2, the present invention can detect the gas meter, flow meter at monitored end and whether there is failure, can when gas meter, flow meter is there are when failure The gas meter, flow meter of positioning failure, and this group of data are rejected, facilitate maintenance personal to repair failure gas meter, flow meter in time, and improve statistics Accuracy.
3, the present invention can be directed to different types of battery, and the monitored end of automatic identification uses the type of battery, and classifies It is counted so that statistics is more accurate and applied widely.
4, the present invention can also be rejected due to the abnormal data that battery initial voltage itself is not up to standard and generates, and further be dropped The low error of statistical result.
Description of the drawings
Fig. 1 is the system principle schematic diagram of the present invention.
Fig. 2 is the method flow schematic diagram of the present invention.
In figure, 1, server end;2, it is monitored end;3, battery;4, data acquisition module;5, data transmission blocks;6, number According to receiving module;7, data temporary storage module;8, data computation module;9, contrast module is stored;10, alkaline statistical module;11, carbon Property statistical module;12, barrier module is reported;13, display module;14, statistical module;15, data reject module;16, threshold determination mould Block.
Specific implementation mode
Following is a specific embodiment of the present invention in conjunction with the accompanying drawings, technical scheme of the present invention will be further described, However, the present invention is not limited to these examples.

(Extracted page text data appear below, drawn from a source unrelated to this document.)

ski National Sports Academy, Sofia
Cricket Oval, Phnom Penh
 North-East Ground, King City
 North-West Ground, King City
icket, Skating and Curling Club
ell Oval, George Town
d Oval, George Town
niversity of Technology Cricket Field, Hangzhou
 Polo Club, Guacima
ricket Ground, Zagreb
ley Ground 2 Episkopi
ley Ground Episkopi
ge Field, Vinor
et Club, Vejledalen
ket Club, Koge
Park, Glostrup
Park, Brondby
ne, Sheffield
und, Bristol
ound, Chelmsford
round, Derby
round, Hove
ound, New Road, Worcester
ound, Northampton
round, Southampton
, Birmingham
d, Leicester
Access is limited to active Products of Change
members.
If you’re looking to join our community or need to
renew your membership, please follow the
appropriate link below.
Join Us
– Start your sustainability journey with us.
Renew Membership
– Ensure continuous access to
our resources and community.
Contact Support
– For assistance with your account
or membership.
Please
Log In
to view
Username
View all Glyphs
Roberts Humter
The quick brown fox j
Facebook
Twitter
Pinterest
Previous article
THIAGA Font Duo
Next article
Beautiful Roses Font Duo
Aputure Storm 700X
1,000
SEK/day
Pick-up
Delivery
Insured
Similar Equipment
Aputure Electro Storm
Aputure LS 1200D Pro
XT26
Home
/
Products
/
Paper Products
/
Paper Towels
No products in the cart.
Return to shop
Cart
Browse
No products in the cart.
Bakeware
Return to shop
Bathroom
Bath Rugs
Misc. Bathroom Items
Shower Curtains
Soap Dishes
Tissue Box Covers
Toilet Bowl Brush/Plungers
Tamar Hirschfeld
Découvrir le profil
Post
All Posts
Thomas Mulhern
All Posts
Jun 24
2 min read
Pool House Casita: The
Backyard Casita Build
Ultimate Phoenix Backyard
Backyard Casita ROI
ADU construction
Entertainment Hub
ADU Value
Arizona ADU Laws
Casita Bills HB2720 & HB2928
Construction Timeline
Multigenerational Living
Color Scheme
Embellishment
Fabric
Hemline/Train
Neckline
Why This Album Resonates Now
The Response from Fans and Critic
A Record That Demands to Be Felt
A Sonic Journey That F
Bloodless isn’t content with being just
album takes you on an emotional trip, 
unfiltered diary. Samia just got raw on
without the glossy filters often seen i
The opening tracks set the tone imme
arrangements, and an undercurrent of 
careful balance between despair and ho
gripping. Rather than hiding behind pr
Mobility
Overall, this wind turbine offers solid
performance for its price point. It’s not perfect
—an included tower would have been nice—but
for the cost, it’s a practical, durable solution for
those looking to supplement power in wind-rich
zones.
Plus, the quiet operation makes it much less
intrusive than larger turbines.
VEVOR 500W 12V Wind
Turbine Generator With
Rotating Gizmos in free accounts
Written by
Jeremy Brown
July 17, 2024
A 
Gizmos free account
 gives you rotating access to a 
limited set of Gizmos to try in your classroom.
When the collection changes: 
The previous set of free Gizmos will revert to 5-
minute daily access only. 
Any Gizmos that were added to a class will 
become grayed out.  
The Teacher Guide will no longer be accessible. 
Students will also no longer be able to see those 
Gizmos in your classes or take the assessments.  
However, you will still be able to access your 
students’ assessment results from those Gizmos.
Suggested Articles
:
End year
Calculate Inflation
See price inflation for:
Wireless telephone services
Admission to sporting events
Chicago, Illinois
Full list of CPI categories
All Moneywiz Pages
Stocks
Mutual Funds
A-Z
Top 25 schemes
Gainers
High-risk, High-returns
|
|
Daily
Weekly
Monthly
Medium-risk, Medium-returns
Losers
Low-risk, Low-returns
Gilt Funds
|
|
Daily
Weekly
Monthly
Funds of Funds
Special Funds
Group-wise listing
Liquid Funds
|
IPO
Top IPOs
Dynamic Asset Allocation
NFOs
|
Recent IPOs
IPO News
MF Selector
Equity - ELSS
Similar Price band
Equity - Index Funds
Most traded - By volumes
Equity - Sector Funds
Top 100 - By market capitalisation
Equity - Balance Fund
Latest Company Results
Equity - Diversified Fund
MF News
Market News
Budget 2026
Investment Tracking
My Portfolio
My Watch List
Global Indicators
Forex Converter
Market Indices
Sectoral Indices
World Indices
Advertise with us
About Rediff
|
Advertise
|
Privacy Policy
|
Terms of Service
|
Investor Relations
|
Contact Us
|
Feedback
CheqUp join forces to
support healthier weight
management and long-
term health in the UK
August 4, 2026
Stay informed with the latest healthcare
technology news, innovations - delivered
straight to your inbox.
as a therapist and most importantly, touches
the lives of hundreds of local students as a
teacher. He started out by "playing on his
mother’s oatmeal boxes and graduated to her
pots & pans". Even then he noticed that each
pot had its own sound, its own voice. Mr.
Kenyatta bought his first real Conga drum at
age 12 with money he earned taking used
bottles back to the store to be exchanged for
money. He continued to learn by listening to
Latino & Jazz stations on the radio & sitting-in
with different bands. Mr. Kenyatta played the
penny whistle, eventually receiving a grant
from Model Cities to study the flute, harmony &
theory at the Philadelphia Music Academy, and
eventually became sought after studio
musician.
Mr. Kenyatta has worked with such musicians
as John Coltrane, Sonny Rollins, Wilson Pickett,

As shown in Figure 1, based on the battery detection statistical system of Internet of Things include server end 1 and with server end 1 Multiple monitored ends 2 of connection are communicated, it includes battery 3, data acquisition module 4, data transmission blocks 5, server to be monitored end 2 End 1 includes data reception module 6, data temporary storage module 7, data computation module 8, storage contrast module 9, statistical module 14, report Barrier module 12, display module 13;Data acquisition module 4 is used to read voltage value and the voltage value corresponding time point of battery 3, tool Body, the initial voltage value that data acquisition module 4 reads battery 3 is set as V1, record V1Read access time point be set as T1, read electricity The final voltage value in pond 3 is V2, record V2Read access time point be set as T2, to form data detection signal and by the testing number It is believed that number being sent to data transmission blocks 5, data transmission blocks 5 are forwarded to data reception module 6 after receiving data detection signal, Data reception module 6 is forwarded to data temporary storage module 7 after receiving data detection signal, and it is temporary that data detection signal is stored in data Module 7 can therefrom be read later for other modules.Data computation module 8 read testing number from data temporary storage module 7 it is believed that The slope K of battery discharge curve is calculated after number, the slope K of battery discharge curve is calculated by the following formula:K=(V1-V2)/ (T2-T1), to obtain the data-signal after calculating and be transmitted to storage contrast module 9.Storage contrast module 9 is preset with battery The slope K of discharge curveIn advance, KIn advanceFor preset battery discharge curve slope range.It stores contrast module 9 and receives the data after calculating Signal and correction data KIn advanceIt is compared, when K is in KIn advanceWhen in range, battery 3 is judged as that normal rear Instruction Statistics module 14 is read Data detection signal is counted and is generated statistical data, when K exceeds KIn advanceWhen range, battery 3 is judged as failure and report is instructed to hinder Module 12 generates report barrier signal, and the statistical data generated later or report barrier signal are shown in display module 13.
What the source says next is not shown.